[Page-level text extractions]

========================

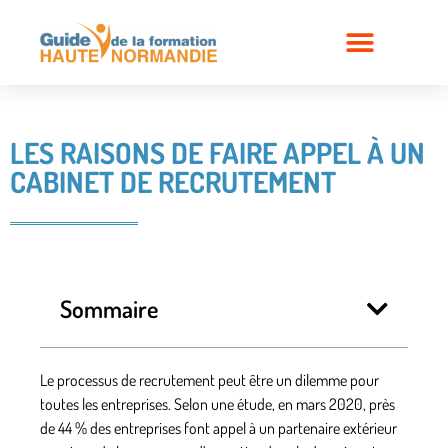
LES RAISONS DE FAIRE APPEL À UN
CABINET DE RECRUTEMENT
Sommaire
Le processus de recrutement peut être un dilemme pour
toutes les entreprises. Selon une étude, en mars 2020, près
de 44 % des entreprises font appel à un partenaire extérieur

========================

**Task instructions:** You need to restate all of the entries above exactly and leave the pictures behind.

**Task output:**
LES RAISONS DE FAIRE APPEL À UN
CABINET DE RECRUTEMENT
Sommaire
Le processus de recrutement peut être un dilemme pour
toutes les entreprises. Selon une étude, en mars 2020, près
de 44 % des entreprises font appel à un partenaire extérieur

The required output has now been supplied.